In questo quadro, la stessa limitazione nel tempo dei contratti di avviamento alla docenza, in sé positiva, è destinata a rimanere un dato meramente formale, essendo facile prevedere che, senza un adeguato incremento del numero dei professori di ruolo, agli otto anni previsti dal d.d.l. si aggiungerà un numero indeterminato di anni con contratti di insegnamento prima di poter accedere ad un concorso. Inoltre, gli attuali ricercatori sono ingiustificatamente penalizzati: vengono infatti chiusi nel ghetto del ruolo ad esaurimento e da esso usciranno con grande difficoltà, essendo facile prevedere che incontreranno notevoli ostacoli per vincere un concorso nelle fasce superiori in concorrenza con i più giovani perché questi ultimi, se non vincono il concorso, dovranno lasciare l'Università. Il contentino dell'attribuzione del titolo di professore aggiunto, senza il diritto ad insegnare e subordinata ad una valutazione di idoneità da parte di una commissione nominata dalla facoltà, è solo una parodia del ricco dibattito sul riconoscimento della funzione docente.
Né è accettabile l'introduzione di una parte variabile nella retribuzione del docente senza prevedere alcuna forma di contrattazione collettiva sui criteri di attribuzione e di variazione.

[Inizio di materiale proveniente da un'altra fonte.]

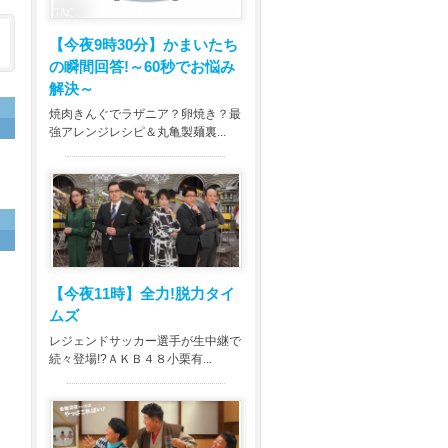
【今夜9時30分】
かまいたち
の瞬間回答!～60秒でお悩み
解決～
焼肉きんぐでラザニア？卵焼き？最
強アレンジレシピ＆丸亀製麺裏...
【今夜11時】
全力!脱力タイ
ムズ
レジェンドサッカー選手が生中継で
続々登場!?ＡＫＢ４８小栗有...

Le modifiche apportate confermano sostanzialmente il disegno complessivo di una Università che deve affrontare compiti sempre più complessi con un numero d docenti stabili sempre più ridotto, affidando una parte crescente dei compiti didattici a personale precario, reclutato senza concorso e privi di ogni garanzia di un trattamento economico e normativo dignitoso. Questo disegno ha come ovvia conseguenza il decadimento dell'intero sistema e l'indebolimento della sua funzione sociale di promozione di un sistema produttivo fondato sulla ricerca, l'innovazione e la qualità delle risorse umane. Ed è questo, appunto, che rifiutiamo. E' evidente come, con questo disegno, si sconti - o, forse, si persegua - un decadimento dell'intero sistema ed un indebolimento della sua funzione sociale (salvi, naturalmente, pochi fiori all'occhiello: le cd. punte di eccellenza).